There are also some aspects of his game he’d like to work on. As the driving force behind ASU’s offensive attack, Walker is known for his willingness to do the hard work in the dirty areas to retrieve or maintain puck possession, has good vision, a quick release and an accurate shot, but he’s working on getting stronger and continuing to get leaner, clean up his defensive zone coverage and getting faster.

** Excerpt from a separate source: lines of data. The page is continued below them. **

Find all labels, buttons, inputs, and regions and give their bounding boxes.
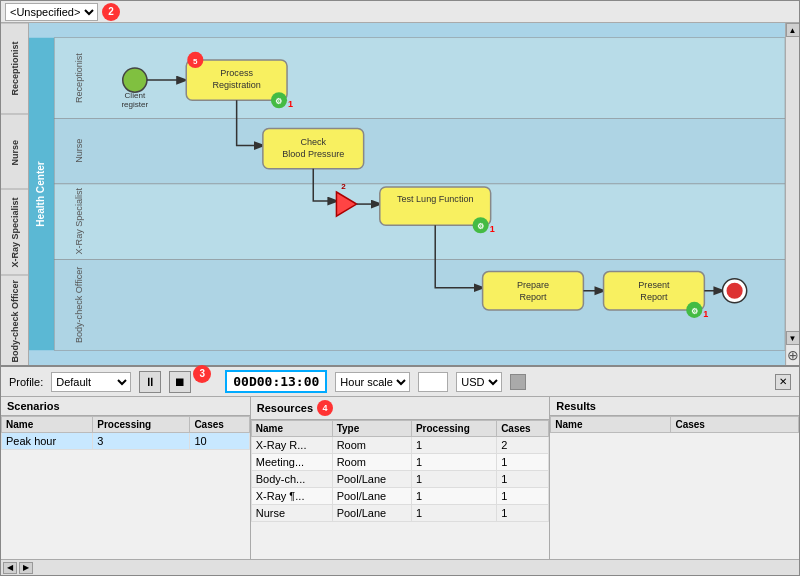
- scenarios-title: Scenarios: [1, 397, 250, 416]
- scenarios-table: Name Processing Cases Peak hour 3 10: [1, 416, 250, 450]
- pause-button[interactable]: ⏸: [139, 371, 161, 393]
- svg-text:5: 5: [193, 57, 198, 66]
- svg-text:Body-check Officer: Body-check Officer: [74, 267, 84, 343]
- lane-labels-container: Receptionist Nurse X-Ray Specialist Body…: [1, 23, 29, 365]
- svg-text:Check: Check: [300, 137, 326, 147]
- time-display: 00D00:13:00: [225, 370, 327, 393]
- resource-processing: 1: [411, 437, 496, 454]
- badge-4: 4: [317, 400, 333, 416]
- resource-row[interactable]: X-Ray R... Room 1 2: [251, 437, 549, 454]
- cost-input[interactable]: 0: [418, 372, 448, 392]
- scenario-name: Peak hour: [2, 433, 93, 450]
- resource-name: Meeting...: [251, 454, 332, 471]
- main-container: <Unspecified> 2 Receptionist Nurse X-Ray…: [0, 0, 800, 576]
- lane-label-nurse: Nurse: [1, 114, 28, 190]
- nav-right[interactable]: ▶: [19, 562, 33, 574]
- col-processing: Processing: [93, 417, 190, 433]
- grey-box[interactable]: [510, 374, 526, 390]
- svg-text:2: 2: [341, 182, 346, 191]
- resource-cases: 1: [497, 488, 549, 505]
- resource-cases: 2: [497, 437, 549, 454]
- resource-cases: 1: [497, 505, 549, 522]
- profile-label: Profile:: [9, 376, 43, 388]
- diagram-svg: Health Center Receptionist Nurse X-Ray S…: [29, 23, 785, 365]
- resource-type: Pool/Lane: [332, 505, 411, 522]
- scenarios-table-wrapper[interactable]: Name Processing Cases Peak hour 3 10: [1, 416, 250, 559]
- results-table: Name Cases: [550, 416, 799, 433]
- scenario-row[interactable]: Peak hour 3 10: [2, 433, 250, 450]
- scenarios-panel: Scenarios Name Processing Cases Peak hou…: [1, 397, 251, 559]
- res-col-cases: Cases: [497, 421, 549, 437]
- col-name: Name: [2, 417, 93, 433]
- scroll-down-btn[interactable]: ▼: [786, 331, 800, 345]
- svg-text:Report: Report: [640, 292, 668, 302]
- svg-text:Registration: Registration: [212, 80, 260, 90]
- resources-table-wrapper[interactable]: Name Type Processing Cases X-Ray R... Ro…: [251, 420, 550, 559]
- svg-text:Report: Report: [519, 292, 547, 302]
- unspecified-select[interactable]: <Unspecified>: [5, 3, 98, 21]
- currency-select[interactable]: USD: [456, 372, 502, 392]
- resources-title: Resources 4: [251, 397, 550, 420]
- svg-text:⚙: ⚙: [691, 307, 698, 316]
- svg-rect-33: [483, 272, 584, 310]
- res-col-processing: Processing: [411, 421, 496, 437]
- resource-processing: 1: [411, 471, 496, 488]
- lane-label-receptionist: Receptionist: [1, 23, 28, 114]
- nav-left[interactable]: ◀: [3, 562, 17, 574]
- scale-select[interactable]: Hour scale: [335, 372, 410, 392]
- resource-processing: 1: [411, 454, 496, 471]
- resource-name: X-Ray R...: [251, 437, 332, 454]
- content-area: Receptionist Nurse X-Ray Specialist Body…: [1, 23, 799, 365]
- resource-row[interactable]: Meeting... Room 1 1: [251, 454, 549, 471]
- scroll-up-btn[interactable]: ▲: [786, 23, 800, 37]
- svg-text:Nurse: Nurse: [74, 139, 84, 163]
- svg-rect-28: [380, 187, 491, 225]
- resources-table: Name Type Processing Cases X-Ray R... Ro…: [251, 420, 550, 522]
- results-table-wrapper[interactable]: Name Cases: [550, 416, 799, 559]
- svg-text:register: register: [121, 100, 148, 109]
- resource-cases: 1: [497, 454, 549, 471]
- resource-row[interactable]: Body-ch... Pool/Lane 1 1: [251, 471, 549, 488]
- svg-text:1: 1: [703, 309, 708, 319]
- svg-text:1: 1: [288, 99, 293, 109]
- resource-row[interactable]: Nurse Pool/Lane 1 1: [251, 505, 549, 522]
- svg-text:Blood Pressure: Blood Pressure: [282, 149, 344, 159]
- close-button[interactable]: ✕: [775, 374, 791, 390]
- svg-rect-2: [54, 38, 785, 119]
- stop-button[interactable]: ⏹: [169, 371, 191, 393]
- diagram-area[interactable]: Health Center Receptionist Nurse X-Ray S…: [29, 23, 785, 365]
- resource-name: Nurse: [251, 505, 332, 522]
- resources-panel: Resources 4 Name Type Processing Cases: [251, 397, 551, 559]
- resource-processing: 1: [411, 488, 496, 505]
- resource-type: Room: [332, 454, 411, 471]
- svg-text:Client: Client: [125, 91, 146, 100]
- resource-name: X-Ray ¶...: [251, 488, 332, 505]
- svg-text:Test Lung Function: Test Lung Function: [397, 194, 474, 204]
- data-panels: Scenarios Name Processing Cases Peak hou…: [1, 397, 799, 559]
- profile-select[interactable]: Default: [51, 372, 131, 392]
- svg-point-10: [123, 68, 147, 92]
- resource-name: Body-ch...: [251, 471, 332, 488]
- top-toolbar: <Unspecified> 2: [1, 1, 799, 23]
- svg-rect-4: [54, 118, 785, 184]
- resource-type: Pool/Lane: [332, 488, 411, 505]
- resource-type: Pool/Lane: [332, 471, 411, 488]
- svg-text:Process: Process: [220, 68, 253, 78]
- scenario-cases: 10: [190, 433, 249, 450]
- svg-text:Prepare: Prepare: [517, 280, 549, 290]
- svg-text:Health Center: Health Center: [35, 161, 46, 227]
- lane-label-xray: X-Ray Specialist: [1, 189, 28, 275]
- resource-row[interactable]: X-Ray ¶... Pool/Lane 1 1: [251, 488, 549, 505]
- svg-text:⚙: ⚙: [477, 222, 484, 231]
- right-scrollbar[interactable]: ▲ ▼ ⊕: [785, 23, 799, 365]
- badge-2: 2: [102, 3, 120, 21]
- control-bar: Profile: Default ⏸ ⏹ 3 00D00:13:00 Hour …: [1, 367, 799, 397]
- lane-label-body: Body-check Officer: [1, 275, 28, 366]
- diagram-expand-btn[interactable]: ⊕: [787, 347, 799, 363]
- results-panel: Results Name Cases: [550, 397, 799, 559]
- svg-text:⚙: ⚙: [275, 97, 282, 106]
- resource-type: Room: [332, 437, 411, 454]
- results-title: Results: [550, 397, 799, 416]
- svg-text:X-Ray Specialist: X-Ray Specialist: [74, 187, 84, 254]
- resource-processing: 1: [411, 505, 496, 522]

“I think, offensively, I’m pretty skilled and able to make plays when I create a little time and space and even grinding it out down in the corners. I like to play a hard heavy game and generate offensive opportunities that way,” explained the 23-year-old. “But, I’ve never been fast and I don’t know that I’ll ever qualify as fast, but I can get faster and have quicker feet and I can get stronger on my skates to help me win more one-on-one battles and, of course, continue to work on my conditioning and, then, just bring everything up to the next level to prepare myself for the next step in my career.”
If Walker continues to put up offence at a point-per-game pace, he could find himself in contention for the Hobey Baker Memorial Award while leading Arizona State to back-to-back NCAA tournament appearances, not to mention the opportunity to accomplish the lifelong dream of becoming a professional hockey player when the season is over.
“My coaches and trainers these past few years have been amazing and not only did they help save my hockey career, but they saved my life too. I was so unhealthy and it’s amazing to think of where I was four years ago and where I am now and it’s incredibly motivating to think of where I could be four years from now, if I continue on this path and keep improving.”
“So, I’m just trying to push forward and make the most of it,” Walker said. “I know I’m very fortunate. I feel like I’ve gotten a second crack at this and a lot of guys don’t even get one. With the opportunity I got in Chicago and then the opportunity I’ve gotten here, like… I just couldn’t be more grateful and I’m definitely not going to waste it.”